Les arguments sont complexes. La biologie cellulaire et la pathologie nous montrent que les aires à risque pour la MP délivrent en continu au néocortex la partie supérieure du cerveau la plus développée de multiples informations et des propositions de réponses automatiques toutes faites, facilitant ainsi l’interaction avec l’environnement. Or, ce néocortex humain a connu une croissance exponentielle au cours de l’évolution humaine. Les aires de support mentionnées n’ont pas connu un tel essor, alors que les demandes et exigences du néocortex humain se sont multipliées. Comment faire pour satisfaire cette demande ? On note que, par exemple, la densité des synapses et le degré de ramification axonale de ces neurones sont considérablement plus élevés chez l’homme que chez les mammifères. Il s’ensuit que les besoins énergétiques, notamment dans le domaine des synapses sont devenus exponentiels chez l’homme. Les mitochondries, en tant que fournisseurs d’énergie cellulaire, y parviennent, tant bien que mal, et grâce à quelques astuces. Or, la vie humaine est très longue et ces neurones doivent travailler en continu. Le moment de la dégénérescence terminale de ces cellules travailleuses peut donc se produire à tout moment. Les facteurs génétiques et diverses influences épigénétiques y contribuent aussi, chez certains d’entre nous plus, chez d’autres moins, parfois plus tôt, parfois plus tard. 
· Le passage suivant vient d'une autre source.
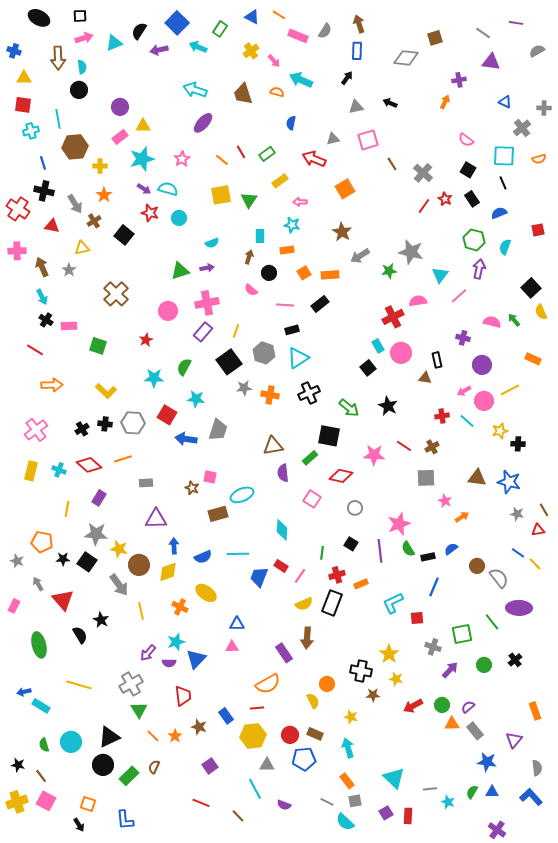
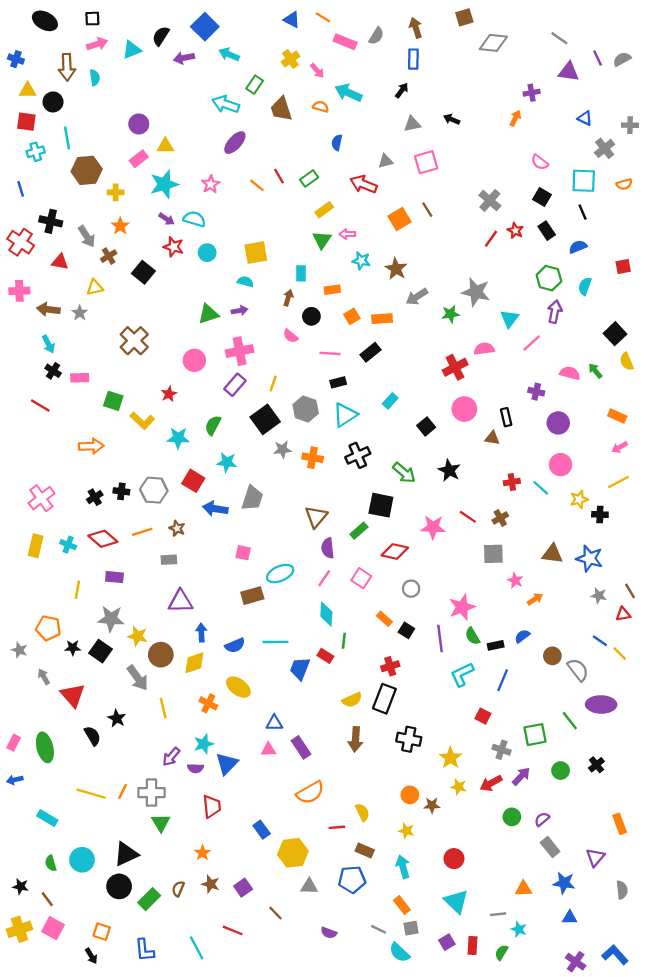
purple line: (516, 23) -> (598, 58), moved, turned 56
green rectangle: (220, 29) -> (255, 85), moved
brown square: (435, 38) -> (464, 17), moved
gray diamond: (406, 58) -> (493, 43), moved
black circle: (79, 90) -> (53, 102), moved
blue line: (43, 163) -> (21, 189), moved
brown line: (392, 164) -> (427, 210), moved
yellow square: (221, 195) -> (256, 253), moved
green triangle: (249, 200) -> (322, 240), moved
cyan star: (292, 225) -> (361, 261), moved
cyan semicircle: (212, 243) -> (245, 282), turned -144
brown arrow: (42, 267) -> (48, 309), turned -60
cyan rectangle: (378, 346) -> (390, 401), moved, turned 72
orange arrow: (52, 385) -> (91, 446), moved
yellow line: (510, 390) -> (618, 482), moved
yellow L-shape: (106, 391) -> (142, 421), moved
pink arrow: (464, 391) -> (620, 447), moved
brown triangle: (273, 446) -> (316, 517), turned -40
brown star: (192, 488) -> (177, 528), moved
purple rectangle: (99, 498) -> (114, 577), turned 63
green line: (322, 553) -> (344, 641), moved
pink line: (300, 576) -> (324, 578), moved
orange rectangle: (361, 584) -> (384, 619), moved, turned 64
cyan L-shape: (393, 603) -> (462, 674), moved
pink rectangle: (14, 606) -> (14, 743), moved
red square: (417, 618) -> (483, 716), turned 32
purple rectangle: (284, 653) -> (301, 747), moved
black cross: (361, 671) -> (409, 739), moved
gray cross: (131, 684) -> (152, 793), turned 30
orange circle: (327, 684) -> (410, 795), moved
blue arrow: (24, 692) -> (15, 780), moved
red arrow: (413, 706) -> (491, 783), moved
red line: (257, 708) -> (337, 827), moved
orange triangle: (452, 724) -> (523, 889), moved
brown star: (199, 727) -> (211, 884), moved
red circle: (290, 735) -> (454, 859), moved
orange line: (153, 736) -> (123, 791), moved, turned 72
cyan line: (255, 789) -> (197, 948), moved
green semicircle: (472, 792) -> (501, 952), moved
blue L-shape: (531, 797) -> (615, 955), moved
brown line: (238, 816) -> (275, 913), moved

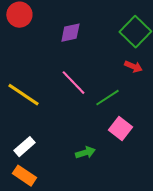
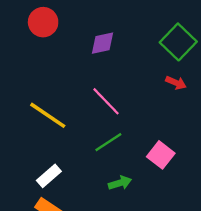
green line: (107, 98) -> (108, 142), moved

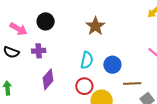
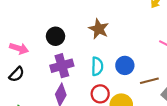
black circle: (46, 21) -> (55, 36), moved
purple cross: (39, 51) -> (62, 66), moved, size x1.5
black semicircle: (11, 52) -> (17, 74), turned -56

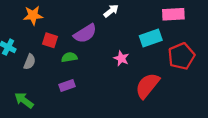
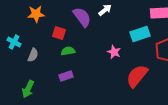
purple semicircle: (85, 33) -> (82, 17), moved, turned -95
red square: (50, 40) -> (59, 33), moved
green arrow: (24, 100) -> (28, 89), turned -102

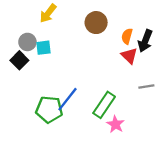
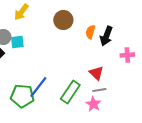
red triangle: (129, 56) -> (96, 73), moved
gray line: (146, 87) -> (99, 90), moved
pink star: (116, 124) -> (93, 104), moved

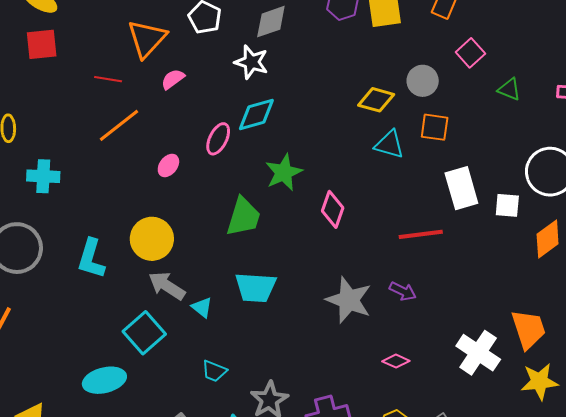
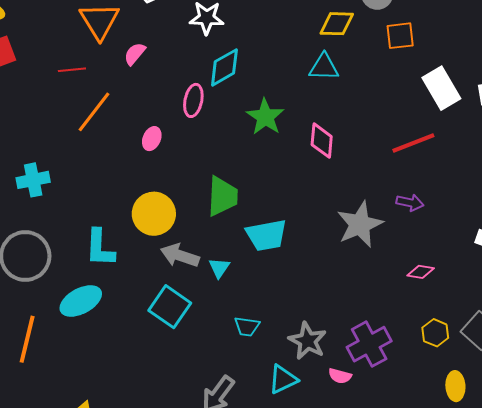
cyan triangle: (389, 144) -> (324, 67), moved
green trapezoid: (243, 217) -> (223, 196), moved
gray star: (349, 300) -> (360, 224), turned -30
cyan triangle: (202, 307) -> (219, 268), turned 40
cyan ellipse: (104, 380) -> (81, 301), moved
L’analyse critique des symptômes cliniques confirme le dysfonctionnement sévère des aires affectées par la MP au niveau des ganglions de la base et du tronc cérébral. En particulier, les modèles de réactions automatisés que ces structures fournissent au néocortex font défaut. Ainsi, la marche n’est plus un processus automatique et « irréfléchi », mais fait l’objet d’une prise de conscience. Des informations visuelles de base dans le champ de vision latéral, suggestives de mouvement et donc de danger latent, ne sont plus disponibles ou sont mal interprétées. Les processus automatiques du système nerveux autonome s’embrouillent, la pression artérielle devient trop élevée la nuit et trop basse le jour. L’expression faciale émotionnelle du vis-à-vis n’est plus saisie immédiatement et le langage corporel du patient s’appauvrit également. Enfin, les patients atteints de MP peuvent devenir dépourvus d’instinct et d’intuition, toute action et réaction faisant alors l’objet d’une réflexion, est exécutée avec effort, de manière posée. 

Bien sûr, une telle hypothèse ne peut pas expliquer tout symptôme et chaque pièce du puzzle de la MP. De nombreux signes se manifestent en compensation aux premiers symptômes ou affectent secondairement d’autres aires non sensibles à la MP. Nico Diederich et ses co-auteurs de l’Université de Tokyo, de l’Institut Karolinska de Stockholm et de la Rush University à Chicago sont toutefois convaincus que le concept soulèvera de nouvelles questions épineuses et facilitera le dialogue des disciplines cliniques avec les branches de l’anthropologie et de l’évolution. 

La MP est-elle alors un syndrome à part dans le domaine des maladies neurologiques et psychiatriques ? Non, elle ne l’est pas. Récemment, la maladie d’Alzheimer, la schizophrénie, l’autisme, etc… ont également été abordés en tant que maladies purement humaines et potentiellement par l’évolution -aussi génétique- de l’homme.